May 13, 2013 Article Start Previous Page 4 of 4
 

Since integrating the Emitter system into core gameplay, we've gone back and repeated this process for the clan functionality several times, each time tweaking usability or giving our players more control over their clan. The procedure we used for developing this feature is more or less the same way we do with everything -- listen, brainstorm, work until we think it's perfect, get told we're wrong, fix it until it's right, launch.

While there is nothing particularly unique about this production cycle within the industry, the pace at which we do it is dizzying. The non-linear communication somehow works, and you never end up getting the feeling that you're a cog on an assembly line.

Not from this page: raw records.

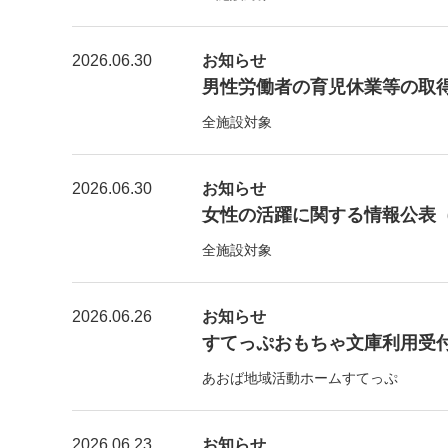
2026.06.30
お知らせ
男性労働者の育児休業等の取得
全施設対象
2026.06.30
お知らせ
女性の活躍に関する情報公表（
全施設対象
2026.06.26
お知らせ
すてっぷおもちゃ文庫利用受付【7
あおば地域活動ホームすてっぷ
2026.06.23
お知らせ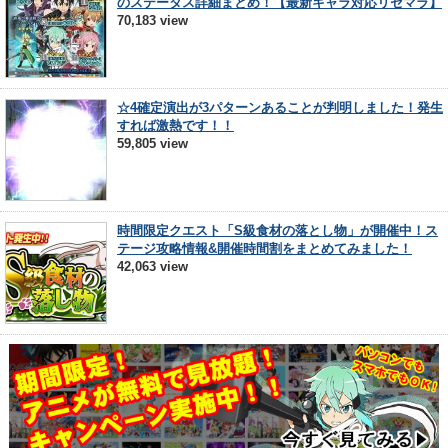
のステータス詳細まとめ！【最新キャラ対応リセマラ】
70,183 view
☆4確定演出が3パターンあることが判明しました！発生
すれば激熱です！！
59,805 view
時間限定クエスト「S級食材の落とし物」が開催中！ス
テージ攻略情報&開催時間割をまとめてみました！
42,063 view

An added advantage is that the speed at which we implement new features buys us a lot of extra time to experiment. If something doesn't work, that's okay -- we can just go back and take an old idea in a different direction. We also have the time to go back and tie the story around the feature or content more deeply, or improve some of the artwork, until we really pin down the result we want. The most rewarding part is that with social gaming you can see the audience response to all of this within minutes, and then can immediately go back and make adjustments. It's a bit like fine-tuning the engine on a jet fighter... while it's going at Mach 2 in a dogfight.

The Result

We encourage fellow developers to be unique. We didn't reach global success until we started to think outside the box. We were one of the first social network gaming companies to really start integrating sound production, 3D graphics and storyline with our games. By themselves, those elements are not anything revolutionary in gaming, but by spending the time to develop real characters, to tell real stories, and to invest in quality artwork, we are able to immerse people in a way they hadn't come to expect in this medium. With each of our new titles we're able to build on this experience and make it better.

We look forward to taking it further. The game play is at the core of any game, but it's those details that give a game its soul and brings the player into the experience… and social gaming could use a little more soul. 

We've also overcome some considerable challenges to reach the audiences we have. As we've offered our games to people of different languages, nationalities, and cultures, we've had to adapt our ways of thinking and reinvent ourselves to make that connection. In the process, we've learned how to help our users build an international community.

 
Here's a shot of the Imperial Map scale, showing clan territory and influence. Each icon indicates an emitter controlled by one clan.

To reach global success, we didn't have to have our studios located in major gaming regions around the world. Rather, our success was a result of the fact that we ventured away from the norms of casual gaming into something we felt was more inspiring. Furthermore, the direct feedback we have from our players guides us to continuously enhance and update our games.

As a result we grew over 500 percent since the beginning of last year, just on Facebook's platform, and our goal is to release at least five more Plarium games in 2013. Games with invested players lead to monetary investments that allow developers to expand both regionally and across multiple platforms.

Plarium is now the number two hardcore game developer on Facebook and we're constantly growing. The latest project we've been working on is the expansion of our social games to mobile. Players can anticipate that to come in the forthcoming weeks, and we look forward to seeing what everyone thinks of the Plarium gaming experience on new platforms. We truly believe that passionate game developers, make for passionate games and our ultimate goal is to position Plarium as a benchmark for hardcore game developers to come.